After lunch at The Drunken Whale back on the Quay we were energised and ready for Pam’s passionate and entertaining tour around the Art Deco Town Centre.

Black and white photos showed the town before the quake. Substantial neo classical and colonial architecture cluttered the narrow drafty streets. The pavements were dark and cool as the high rises loomed above casting shadows. Telegraph poles with hundreds of lines strung between added to the oppressive but typical city centre scene.

A gang of steeplejacks were working from scaffolding on the finishing touches of a brand new church when suddenly the new roof infront of them crumbled inwards and they watched from their lofty and flexible perches as the city fell down before their disbelieving eyes. Imagine their feelings as they scrambled down to the street. The home they knew so well collapsed in less than three minutes.

At the same time the RNZN ship Veronica had just cast 6 mooring lines ashore as she berthed alongside the quay. In the event she and the quay were lifted 2 metres into the air, five of her lines broke and then she was dropped down onto soft mud as the whole former lagoon rose in an instant to become new land. The ship was unharmed and the radio operator was crucial in initiating the rescue initiative as they were the only ones with a radio. Her entire crew went into town to assist with rescuing victims.

In those days all pharmacies had live flames used to seal the wax around medicine bottle lids and it was these that led to dozens of fires starting and eagerly burning the tinder dry wooden buildings over the next 48 hours.

There was no insurance against earthquake damage then so the rebuilding started almost straightaway. Like a phoenix rising from the ashes Napier was rebuilt along completely different lines in just 22 months. Four architectural styles were used in an avant-garde new fusion of civic design.

The 1925 Exposition des Arts decoratif in Paris provided the original ideas for fresh clean lines and a new boldness and confidence which allowed utility to be dominated by aesthetics. Such optimism was surprising and yet necessarily uplifting for this damaged town while the rest of the world was in a Depression at the time. The Spanish Mission style with pretty pantile roofs and domed windows and occasional Maori curves absorbed the best of the past and the Modernist and Prairie styles reflected the optimism for the future.

The overall effect reminded me of Worthing where I was born and bred and to an extent Brighton just along the coast. The bandstand area on the wide promenade was an Eastbourne lookalike.

Muted, pastel colours accentuate the styles of the mouldings which are futuristic rather than grand.
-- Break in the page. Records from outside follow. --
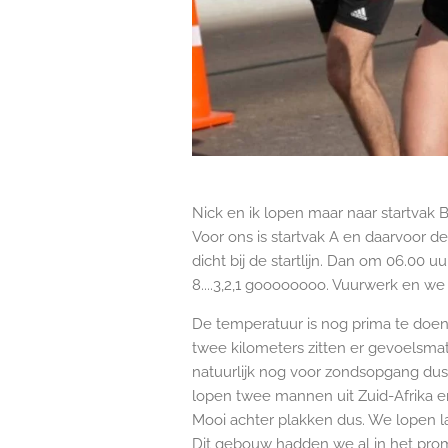
Nick en ik lopen maar naar startvak B
Voor ons is startvak A en daarvoor de e
dicht bij de startlijn. Dan om 06.00 uu
8....3,2,1 goooooooo. Vuurwerk en w
De temperatuur is nog prima te doen
twee kilometers zitten er gevoelsmat
natuurlijk nog voor zondsopgang dus 
lopen twee mannen uit Zuid-Afrika e
Mooi achter plakken dus. We lopen 
Dit gebouw hadden we al in het prom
It was all very attractive and practical. Buildings could only be built to two floors to withstand future quakes and they were set back six feet giving wide pavements and allowing light and warmth into the sidewalks.

The shop canopies had no vertical supports instead being suspended from steel cables attached to the walls above. The corners were taken off buildings giving a pleasant angle for the pedestrian to negotiate. You may be familiar with the use of patterned glass held with lead to decorate shop windows set into walls of terrazzo, marble and granite chips set in concrete and polished smooth to create pretty and durable shades of pink and green.

Sadly some featureless anti deco sixties multi-storey buildings have crept into the midst at the expense of style and beauty and as Pam pointed out if it wasn’t for the birth of the Napier Art Deco Trust, of which she is an enthusiastic volunteer and member, many more of Napier’s renaissance buildings would have been demolished.

“So Pam have there been any significant quakes since 1931 to test these buildings?” I asked.

“There are little quakes all the time but we don’t usually feel them.” That very night a category 5.2 earthquake rumbled away 22km below the earth surface just south of Napier. Did the earth move for us in our little tent? Just a bit.